One idea that some early Christians, like the theologian Origen, wrote about was the idea of the transmigration of souls (metempsychosis or reincarnation). Transmigration of souls is the eternal spiritual formation, or maturation, of the soul. You’ve probably heard of the term, “old soul.” That comes from the idea that the soul spiritually migrates through timelessness, constantly in a state of being molded, formed, into its true divine nature. Metaphorically, we could think of the soul as a drop of water in the ocean. The drop of salty water evaporates, rises into the sky to become part of a cloud. It travels over dry land and rains as fresh water on the earth. The drop evaporates again, rises into the clouds, and continues the cycle. We know that our bodies are made of star dust from eons past. That’s a nice idea to consider. And we know we are breathing the air dinosaur’s exhaled millennia ago. We are the sum of the spirits of ancient past. We are the dead. While the philosophy of the migration of souls was not popularized in later Christianity, it has continued through the ages. Seventeenth century Anglican priest, John Donne wrote poems about the transmigration of souls. And today, these ideas are still maintained in some corners of Christianity.

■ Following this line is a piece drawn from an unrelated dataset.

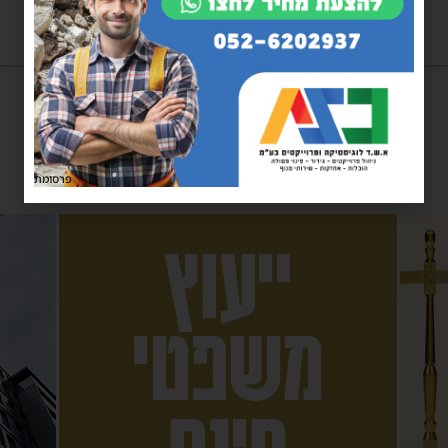
פרסומת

Still, we’re still left with the haunting question, “So what does this all mean? Here’s something to consider. Are your beliefs about life, death, and the afterlife congruent with the way you live your life? For example, if you believe that your beloved dog will be in heaven, why did you have a hamburger for dinner last night? Do you believe that there’s an afterlife? Then, where are the dead? And can you talk to them? Charting our religious beliefs against how we live can be a challenging but worthwhile exercise. And it could lead to some answers to the question, “Resurrection, So What?”

Try this experiment: make four columns on a piece of paper. In column one, make a list of the top ten things you believe are most important to your faith. In column two write why think each of these items are so important. In column three, write about how you came to believe these things. In the fourth column, answer these two questions: Is this one belief I hold congruent with the other nine on this list? Is this belief I hold so dear, congruent with how I live my life?

I tried this exercise and it was challenging. I won’t share my entire list, but here’s one of my top ten tenets.

There is a God.
Why? For me, this tenet is existentially more satisfying than true atheism.
Where? I have experienced God in the dark hell of my life.
Congruent? Indeed, the experience transmuted my life.